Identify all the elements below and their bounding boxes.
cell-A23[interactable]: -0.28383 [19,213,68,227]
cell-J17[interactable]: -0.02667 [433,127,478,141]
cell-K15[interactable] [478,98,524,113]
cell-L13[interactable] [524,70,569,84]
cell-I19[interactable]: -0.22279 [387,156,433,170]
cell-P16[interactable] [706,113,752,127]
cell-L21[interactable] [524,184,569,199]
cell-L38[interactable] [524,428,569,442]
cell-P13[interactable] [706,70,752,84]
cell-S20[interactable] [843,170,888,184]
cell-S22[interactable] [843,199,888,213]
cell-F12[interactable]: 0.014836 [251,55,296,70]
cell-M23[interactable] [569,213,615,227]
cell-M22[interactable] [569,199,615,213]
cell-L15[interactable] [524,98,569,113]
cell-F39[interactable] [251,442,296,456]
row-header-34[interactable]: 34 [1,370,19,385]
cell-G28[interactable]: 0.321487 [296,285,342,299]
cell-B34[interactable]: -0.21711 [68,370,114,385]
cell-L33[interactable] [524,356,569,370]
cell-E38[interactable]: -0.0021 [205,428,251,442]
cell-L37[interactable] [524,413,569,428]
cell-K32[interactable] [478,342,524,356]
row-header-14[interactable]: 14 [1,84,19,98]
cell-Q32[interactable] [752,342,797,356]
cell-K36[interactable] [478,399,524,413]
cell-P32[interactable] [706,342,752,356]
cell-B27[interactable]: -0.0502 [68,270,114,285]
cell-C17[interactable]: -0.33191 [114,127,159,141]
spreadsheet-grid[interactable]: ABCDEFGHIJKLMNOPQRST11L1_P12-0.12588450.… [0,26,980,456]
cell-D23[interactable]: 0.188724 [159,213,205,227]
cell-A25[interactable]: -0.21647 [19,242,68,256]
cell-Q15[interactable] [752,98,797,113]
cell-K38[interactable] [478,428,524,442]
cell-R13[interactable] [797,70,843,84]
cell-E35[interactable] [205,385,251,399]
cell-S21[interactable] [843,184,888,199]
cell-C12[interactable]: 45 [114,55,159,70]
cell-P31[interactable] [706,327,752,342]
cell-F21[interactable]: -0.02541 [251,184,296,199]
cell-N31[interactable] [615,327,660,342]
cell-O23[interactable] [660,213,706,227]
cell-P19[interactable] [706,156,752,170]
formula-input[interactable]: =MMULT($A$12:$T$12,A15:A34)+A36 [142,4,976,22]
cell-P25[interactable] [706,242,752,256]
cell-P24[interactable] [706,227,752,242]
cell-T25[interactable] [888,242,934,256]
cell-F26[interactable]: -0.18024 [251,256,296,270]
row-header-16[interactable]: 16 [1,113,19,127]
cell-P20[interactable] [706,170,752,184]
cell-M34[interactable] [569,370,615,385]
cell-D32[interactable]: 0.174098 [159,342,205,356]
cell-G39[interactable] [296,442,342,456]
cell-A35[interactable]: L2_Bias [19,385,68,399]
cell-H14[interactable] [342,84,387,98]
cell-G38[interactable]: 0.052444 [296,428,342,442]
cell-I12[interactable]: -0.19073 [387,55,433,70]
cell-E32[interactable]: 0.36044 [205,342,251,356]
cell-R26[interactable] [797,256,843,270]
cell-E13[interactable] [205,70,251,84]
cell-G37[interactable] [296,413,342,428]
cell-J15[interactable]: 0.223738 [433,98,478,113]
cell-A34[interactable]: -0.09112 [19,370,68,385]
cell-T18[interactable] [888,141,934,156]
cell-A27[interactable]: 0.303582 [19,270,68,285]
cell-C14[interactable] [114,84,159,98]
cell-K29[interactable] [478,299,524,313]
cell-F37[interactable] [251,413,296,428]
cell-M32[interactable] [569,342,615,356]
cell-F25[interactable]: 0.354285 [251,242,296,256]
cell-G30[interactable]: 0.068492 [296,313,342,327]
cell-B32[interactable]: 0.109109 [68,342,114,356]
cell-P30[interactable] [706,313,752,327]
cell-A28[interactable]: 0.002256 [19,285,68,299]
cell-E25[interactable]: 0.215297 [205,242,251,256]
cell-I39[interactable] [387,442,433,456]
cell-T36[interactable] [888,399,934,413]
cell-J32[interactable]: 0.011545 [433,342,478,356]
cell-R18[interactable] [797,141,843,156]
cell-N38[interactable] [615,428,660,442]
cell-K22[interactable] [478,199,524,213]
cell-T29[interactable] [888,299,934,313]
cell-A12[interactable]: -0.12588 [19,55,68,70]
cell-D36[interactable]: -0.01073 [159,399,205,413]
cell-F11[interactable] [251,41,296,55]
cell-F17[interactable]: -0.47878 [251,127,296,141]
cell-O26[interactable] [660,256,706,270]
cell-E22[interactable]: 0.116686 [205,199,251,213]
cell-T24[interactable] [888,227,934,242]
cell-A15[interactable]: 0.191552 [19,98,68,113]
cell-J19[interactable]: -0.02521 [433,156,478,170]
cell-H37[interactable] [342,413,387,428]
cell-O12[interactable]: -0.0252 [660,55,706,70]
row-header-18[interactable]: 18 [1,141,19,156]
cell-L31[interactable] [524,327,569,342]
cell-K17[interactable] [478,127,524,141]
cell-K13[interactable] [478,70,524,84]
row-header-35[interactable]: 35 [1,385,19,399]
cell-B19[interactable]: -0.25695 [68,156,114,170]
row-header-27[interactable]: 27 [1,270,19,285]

*The problem*
Each of the entries must be set down again exactly.

*Your response*
Identify all the elements below and their bounding boxes.
cell-A23[interactable]: -0.28383 [19,213,68,227]
cell-J17[interactable]: -0.02667 [433,127,478,141]
cell-K15[interactable] [478,98,524,113]
cell-L13[interactable] [524,70,569,84]
cell-I19[interactable]: -0.22279 [387,156,433,170]
cell-P16[interactable] [706,113,752,127]
cell-L21[interactable] [524,184,569,199]
cell-L38[interactable] [524,428,569,442]
cell-P13[interactable] [706,70,752,84]
cell-S20[interactable] [843,170,888,184]
cell-S22[interactable] [843,199,888,213]
cell-F12[interactable]: 0.014836 [251,55,296,70]
cell-M23[interactable] [569,213,615,227]
cell-M22[interactable] [569,199,615,213]
cell-L15[interactable] [524,98,569,113]
cell-F39[interactable] [251,442,296,456]
row-header-34[interactable]: 34 [1,370,19,385]
cell-G28[interactable]: 0.321487 [296,285,342,299]
cell-B34[interactable]: -0.21711 [68,370,114,385]
cell-L33[interactable] [524,356,569,370]
cell-E38[interactable]: -0.0021 [205,428,251,442]
cell-L37[interactable] [524,413,569,428]
cell-K32[interactable] [478,342,524,356]
row-header-14[interactable]: 14 [1,84,19,98]
cell-Q32[interactable] [752,342,797,356]
cell-K36[interactable] [478,399,524,413]
cell-P32[interactable] [706,342,752,356]
cell-B27[interactable]: -0.0502 [68,270,114,285]
cell-C17[interactable]: -0.33191 [114,127,159,141]
spreadsheet-grid[interactable]: ABCDEFGHIJKLMNOPQRST11L1_P12-0.12588450.… [0,26,980,456]
cell-D23[interactable]: 0.188724 [159,213,205,227]
cell-A25[interactable]: -0.21647 [19,242,68,256]
cell-Q15[interactable] [752,98,797,113]
cell-K38[interactable] [478,428,524,442]
cell-R13[interactable] [797,70,843,84]
cell-E35[interactable] [205,385,251,399]
cell-S21[interactable] [843,184,888,199]
cell-C12[interactable]: 45 [114,55,159,70]
cell-P31[interactable] [706,327,752,342]
cell-F21[interactable]: -0.02541 [251,184,296,199]
cell-N31[interactable] [615,327,660,342]
cell-O23[interactable] [660,213,706,227]
cell-P19[interactable] [706,156,752,170]
formula-input[interactable]: =MMULT($A$12:$T$12,A15:A34)+A36 [142,4,976,22]
cell-P25[interactable] [706,242,752,256]
cell-P24[interactable] [706,227,752,242]
cell-T25[interactable] [888,242,934,256]
cell-F26[interactable]: -0.18024 [251,256,296,270]
row-header-16[interactable]: 16 [1,113,19,127]
cell-P20[interactable] [706,170,752,184]
cell-M34[interactable] [569,370,615,385]
cell-D32[interactable]: 0.174098 [159,342,205,356]
cell-G39[interactable] [296,442,342,456]
cell-A35[interactable]: L2_Bias [19,385,68,399]
cell-H14[interactable] [342,84,387,98]
cell-G38[interactable]: 0.052444 [296,428,342,442]
cell-I12[interactable]: -0.19073 [387,55,433,70]
cell-E32[interactable]: 0.36044 [205,342,251,356]
cell-R26[interactable] [797,256,843,270]
cell-E13[interactable] [205,70,251,84]
cell-G37[interactable] [296,413,342,428]
cell-J15[interactable]: 0.223738 [433,98,478,113]
cell-A34[interactable]: -0.09112 [19,370,68,385]
cell-T18[interactable] [888,141,934,156]
cell-A27[interactable]: 0.303582 [19,270,68,285]
cell-C14[interactable] [114,84,159,98]
cell-K29[interactable] [478,299,524,313]
cell-F37[interactable] [251,413,296,428]
cell-M32[interactable] [569,342,615,356]
cell-F25[interactable]: 0.354285 [251,242,296,256]
cell-G30[interactable]: 0.068492 [296,313,342,327]
cell-B32[interactable]: 0.109109 [68,342,114,356]
cell-P30[interactable] [706,313,752,327]
cell-A28[interactable]: 0.002256 [19,285,68,299]
cell-E25[interactable]: 0.215297 [205,242,251,256]
cell-I39[interactable] [387,442,433,456]
cell-T36[interactable] [888,399,934,413]
cell-J32[interactable]: 0.011545 [433,342,478,356]
cell-R18[interactable] [797,141,843,156]
cell-N38[interactable] [615,428,660,442]
cell-K22[interactable] [478,199,524,213]
cell-T29[interactable] [888,299,934,313]
cell-A12[interactable]: -0.12588 [19,55,68,70]
cell-D36[interactable]: -0.01073 [159,399,205,413]
cell-F11[interactable] [251,41,296,55]
cell-F17[interactable]: -0.47878 [251,127,296,141]
cell-O26[interactable] [660,256,706,270]
cell-E22[interactable]: 0.116686 [205,199,251,213]
cell-T24[interactable] [888,227,934,242]
cell-A15[interactable]: 0.191552 [19,98,68,113]
cell-J19[interactable]: -0.02521 [433,156,478,170]
cell-H37[interactable] [342,413,387,428]
cell-O12[interactable]: -0.0252 [660,55,706,70]
row-header-18[interactable]: 18 [1,141,19,156]
cell-L31[interactable] [524,327,569,342]
cell-K17[interactable] [478,127,524,141]
cell-K13[interactable] [478,70,524,84]
row-header-35[interactable]: 35 [1,385,19,399]
cell-B19[interactable]: -0.25695 [68,156,114,170]
row-header-27[interactable]: 27 [1,270,19,285]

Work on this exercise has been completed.